# Task statement:
Produce an exact copy of the data below.

# Data under study:
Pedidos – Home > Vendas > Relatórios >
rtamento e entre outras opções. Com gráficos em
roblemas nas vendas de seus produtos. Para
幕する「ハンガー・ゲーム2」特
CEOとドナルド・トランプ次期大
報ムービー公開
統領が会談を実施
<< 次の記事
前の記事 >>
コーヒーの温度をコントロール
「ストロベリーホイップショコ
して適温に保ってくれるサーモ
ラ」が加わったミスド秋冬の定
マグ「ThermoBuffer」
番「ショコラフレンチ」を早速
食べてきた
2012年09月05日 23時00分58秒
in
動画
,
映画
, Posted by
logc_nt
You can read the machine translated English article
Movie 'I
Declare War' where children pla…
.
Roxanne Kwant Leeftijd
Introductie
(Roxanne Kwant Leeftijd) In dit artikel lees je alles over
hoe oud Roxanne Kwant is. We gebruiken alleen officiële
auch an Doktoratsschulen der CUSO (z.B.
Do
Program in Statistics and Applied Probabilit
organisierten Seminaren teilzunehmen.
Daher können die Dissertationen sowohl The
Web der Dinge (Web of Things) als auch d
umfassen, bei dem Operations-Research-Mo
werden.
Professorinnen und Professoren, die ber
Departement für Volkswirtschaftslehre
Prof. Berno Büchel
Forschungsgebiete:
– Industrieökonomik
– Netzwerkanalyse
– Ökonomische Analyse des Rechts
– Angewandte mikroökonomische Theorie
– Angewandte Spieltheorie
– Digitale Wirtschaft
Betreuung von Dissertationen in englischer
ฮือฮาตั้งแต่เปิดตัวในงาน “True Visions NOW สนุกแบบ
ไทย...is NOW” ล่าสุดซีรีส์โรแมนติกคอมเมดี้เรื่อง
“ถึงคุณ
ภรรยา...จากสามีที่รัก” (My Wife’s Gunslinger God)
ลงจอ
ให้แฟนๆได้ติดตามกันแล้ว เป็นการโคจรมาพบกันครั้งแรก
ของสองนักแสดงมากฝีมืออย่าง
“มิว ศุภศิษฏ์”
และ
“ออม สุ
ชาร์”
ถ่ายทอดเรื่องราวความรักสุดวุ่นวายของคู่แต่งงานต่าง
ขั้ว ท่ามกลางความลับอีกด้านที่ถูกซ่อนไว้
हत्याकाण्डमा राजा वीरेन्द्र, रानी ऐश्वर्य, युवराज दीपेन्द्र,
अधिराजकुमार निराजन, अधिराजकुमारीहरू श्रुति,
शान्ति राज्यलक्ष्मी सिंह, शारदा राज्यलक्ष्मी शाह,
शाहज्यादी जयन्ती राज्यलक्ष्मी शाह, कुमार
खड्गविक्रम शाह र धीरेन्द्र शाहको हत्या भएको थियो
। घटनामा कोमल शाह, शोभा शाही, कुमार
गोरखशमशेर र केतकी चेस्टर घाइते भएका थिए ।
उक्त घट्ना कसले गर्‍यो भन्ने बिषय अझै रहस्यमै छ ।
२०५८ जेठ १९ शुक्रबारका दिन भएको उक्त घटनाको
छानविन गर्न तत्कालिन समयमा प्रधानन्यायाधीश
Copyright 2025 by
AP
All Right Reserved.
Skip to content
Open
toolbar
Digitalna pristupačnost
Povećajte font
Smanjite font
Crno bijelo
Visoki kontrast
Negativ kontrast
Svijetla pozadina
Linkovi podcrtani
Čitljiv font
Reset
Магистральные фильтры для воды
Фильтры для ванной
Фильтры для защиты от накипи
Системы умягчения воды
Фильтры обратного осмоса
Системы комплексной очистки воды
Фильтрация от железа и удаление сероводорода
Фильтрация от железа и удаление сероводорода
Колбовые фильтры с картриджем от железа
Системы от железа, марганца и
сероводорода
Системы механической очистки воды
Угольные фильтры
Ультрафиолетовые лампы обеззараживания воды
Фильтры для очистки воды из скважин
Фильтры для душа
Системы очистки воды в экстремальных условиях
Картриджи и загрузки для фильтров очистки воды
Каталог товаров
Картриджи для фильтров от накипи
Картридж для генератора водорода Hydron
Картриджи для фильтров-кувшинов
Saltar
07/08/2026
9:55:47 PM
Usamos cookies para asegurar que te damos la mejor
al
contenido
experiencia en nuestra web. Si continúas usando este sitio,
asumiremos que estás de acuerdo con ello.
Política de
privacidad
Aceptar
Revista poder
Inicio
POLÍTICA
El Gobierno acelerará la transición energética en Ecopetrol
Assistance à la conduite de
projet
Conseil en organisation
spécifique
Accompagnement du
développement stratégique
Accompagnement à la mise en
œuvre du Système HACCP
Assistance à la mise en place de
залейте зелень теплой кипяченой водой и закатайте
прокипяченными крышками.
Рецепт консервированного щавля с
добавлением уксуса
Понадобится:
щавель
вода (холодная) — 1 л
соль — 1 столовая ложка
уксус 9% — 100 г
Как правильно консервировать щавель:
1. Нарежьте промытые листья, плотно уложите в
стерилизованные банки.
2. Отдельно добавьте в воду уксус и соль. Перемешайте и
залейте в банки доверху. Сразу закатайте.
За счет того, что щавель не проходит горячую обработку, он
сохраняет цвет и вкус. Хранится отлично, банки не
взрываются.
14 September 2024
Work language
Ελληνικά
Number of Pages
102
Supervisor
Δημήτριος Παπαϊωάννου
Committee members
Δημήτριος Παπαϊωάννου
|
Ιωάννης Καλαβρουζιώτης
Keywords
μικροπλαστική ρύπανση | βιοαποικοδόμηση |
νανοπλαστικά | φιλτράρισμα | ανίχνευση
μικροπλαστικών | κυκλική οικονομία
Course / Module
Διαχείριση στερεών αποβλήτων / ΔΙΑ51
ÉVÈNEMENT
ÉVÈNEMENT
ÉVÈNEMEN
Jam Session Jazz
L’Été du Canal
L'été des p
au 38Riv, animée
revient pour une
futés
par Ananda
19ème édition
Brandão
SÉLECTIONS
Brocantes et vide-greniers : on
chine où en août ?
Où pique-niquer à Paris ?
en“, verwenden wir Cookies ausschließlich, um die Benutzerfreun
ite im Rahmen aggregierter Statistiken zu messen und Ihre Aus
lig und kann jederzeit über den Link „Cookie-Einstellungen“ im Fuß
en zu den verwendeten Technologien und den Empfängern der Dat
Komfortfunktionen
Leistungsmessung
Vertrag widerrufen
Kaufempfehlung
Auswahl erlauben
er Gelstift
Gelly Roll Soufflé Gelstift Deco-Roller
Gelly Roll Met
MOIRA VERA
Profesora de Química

# Response to the task:
Pedidos – Home > Vendas > Relatórios >
rtamento e entre outras opções. Com gráficos em
roblemas nas vendas de seus produtos. Para
幕する「ハンガー・ゲーム2」特
CEOとドナルド・トランプ次期大
報ムービー公開
統領が会談を実施
<< 次の記事
前の記事 >>
コーヒーの温度をコントロール
「ストロベリーホイップショコ
して適温に保ってくれるサーモ
ラ」が加わったミスド秋冬の定
マグ「ThermoBuffer」
番「ショコラフレンチ」を早速
食べてきた
2012年09月05日 23時00分58秒
in
動画
,
映画
, Posted by
logc_nt
You can read the machine translated English article
Movie 'I
Declare War' where children pla…
.
Roxanne Kwant Leeftijd
Introductie
(Roxanne Kwant Leeftijd) In dit artikel lees je alles over
hoe oud Roxanne Kwant is. We gebruiken alleen officiële
auch an Doktoratsschulen der CUSO (z.B.
Do
Program in Statistics and Applied Probabilit
organisierten Seminaren teilzunehmen.
Daher können die Dissertationen sowohl The
Web der Dinge (Web of Things) als auch d
umfassen, bei dem Operations-Research-Mo
werden.
Professorinnen und Professoren, die ber
Departement für Volkswirtschaftslehre
Prof. Berno Büchel
Forschungsgebiete:
– Industrieökonomik
– Netzwerkanalyse
– Ökonomische Analyse des Rechts
– Angewandte mikroökonomische Theorie
– Angewandte Spieltheorie
– Digitale Wirtschaft
Betreuung von Dissertationen in englischer
ฮือฮาตั้งแต่เปิดตัวในงาน “True Visions NOW สนุกแบบ
ไทย...is NOW” ล่าสุดซีรีส์โรแมนติกคอมเมดี้เรื่อง
“ถึงคุณ
ภรรยา...จากสามีที่รัก” (My Wife’s Gunslinger God)
ลงจอ
ให้แฟนๆได้ติดตามกันแล้ว เป็นการโคจรมาพบกันครั้งแรก
ของสองนักแสดงมากฝีมืออย่าง
“มิว ศุภศิษฏ์”
และ
“ออม สุ
ชาร์”
ถ่ายทอดเรื่องราวความรักสุดวุ่นวายของคู่แต่งงานต่าง
ขั้ว ท่ามกลางความลับอีกด้านที่ถูกซ่อนไว้
हत्याकाण्डमा राजा वीरेन्द्र, रानी ऐश्वर्य, युवराज दीपेन्द्र,
अधिराजकुमार निराजन, अधिराजकुमारीहरू श्रुति,
शान्ति राज्यलक्ष्मी सिंह, शारदा राज्यलक्ष्मी शाह,
शाहज्यादी जयन्ती राज्यलक्ष्मी शाह, कुमार
खड्गविक्रम शाह र धीरेन्द्र शाहको हत्या भएको थियो
। घटनामा कोमल शाह, शोभा शाही, कुमार
गोरखशमशेर र केतकी चेस्टर घाइते भएका थिए ।
उक्त घट्ना कसले गर्‍यो भन्ने बिषय अझै रहस्यमै छ ।
२०५८ जेठ १९ शुक्रबारका दिन भएको उक्त घटनाको
छानविन गर्न तत्कालिन समयमा प्रधानन्यायाधीश
Copyright 2025 by
AP
All Right Reserved.
Skip to content
Open
toolbar
Digitalna pristupačnost
Povećajte font
Smanjite font
Crno bijelo
Visoki kontrast
Negativ kontrast
Svijetla pozadina
Linkovi podcrtani
Čitljiv font
Reset
Магистральные фильтры для воды
Фильтры для ванной
Фильтры для защиты от накипи
Системы умягчения воды
Фильтры обратного осмоса
Системы комплексной очистки воды
Фильтрация от железа и удаление сероводорода
Фильтрация от железа и удаление сероводорода
Колбовые фильтры с картриджем от железа
Системы от железа, марганца и
сероводорода
Системы механической очистки воды
Угольные фильтры
Ультрафиолетовые лампы обеззараживания воды
Фильтры для очистки воды из скважин
Фильтры для душа
Системы очистки воды в экстремальных условиях
Картриджи и загрузки для фильтров очистки воды
Каталог товаров
Картриджи для фильтров от накипи
Картридж для генератора водорода Hydron
Картриджи для фильтров-кувшинов
Saltar
07/08/2026
9:55:47 PM
Usamos cookies para asegurar que te damos la mejor
al
contenido
experiencia en nuestra web. Si continúas usando este sitio,
asumiremos que estás de acuerdo con ello.
Política de
privacidad
Aceptar
Revista poder
Inicio
POLÍTICA
El Gobierno acelerará la transición energética en Ecopetrol
Assistance à la conduite de
projet
Conseil en organisation
spécifique
Accompagnement du
développement stratégique
Accompagnement à la mise en
œuvre du Système HACCP
Assistance à la mise en place de
залейте зелень теплой кипяченой водой и закатайте
прокипяченными крышками.
Рецепт консервированного щавля с
добавлением уксуса
Понадобится:
щавель
вода (холодная) — 1 л
соль — 1 столовая ложка
уксус 9% — 100 г
Как правильно консервировать щавель:
1. Нарежьте промытые листья, плотно уложите в
стерилизованные банки.
2. Отдельно добавьте в воду уксус и соль. Перемешайте и
залейте в банки доверху. Сразу закатайте.
За счет того, что щавель не проходит горячую обработку, он
сохраняет цвет и вкус. Хранится отлично, банки не
взрываются.
14 September 2024
Work language
Ελληνικά
Number of Pages
102
Supervisor
Δημήτριος Παπαϊωάννου
Committee members
Δημήτριος Παπαϊωάννου
|
Ιωάννης Καλαβρουζιώτης
Keywords
μικροπλαστική ρύπανση | βιοαποικοδόμηση |
νανοπλαστικά | φιλτράρισμα | ανίχνευση
μικροπλαστικών | κυκλική οικονομία
Course / Module
Διαχείριση στερεών αποβλήτων / ΔΙΑ51
ÉVÈNEMENT
ÉVÈNEMENT
ÉVÈNEMEN
Jam Session Jazz
L’Été du Canal
L'été des p
au 38Riv, animée
revient pour une
futés
par Ananda
19ème édition
Brandão
SÉLECTIONS
Brocantes et vide-greniers : on
chine où en août ?
Où pique-niquer à Paris ?
en“, verwenden wir Cookies ausschließlich, um die Benutzerfreun
ite im Rahmen aggregierter Statistiken zu messen und Ihre Aus
lig und kann jederzeit über den Link „Cookie-Einstellungen“ im Fuß
en zu den verwendeten Technologien und den Empfängern der Dat
Komfortfunktionen
Leistungsmessung
Vertrag widerrufen
Kaufempfehlung
Auswahl erlauben
er Gelstift
Gelly Roll Soufflé Gelstift Deco-Roller
Gelly Roll Met
MOIRA VERA
Profesora de Química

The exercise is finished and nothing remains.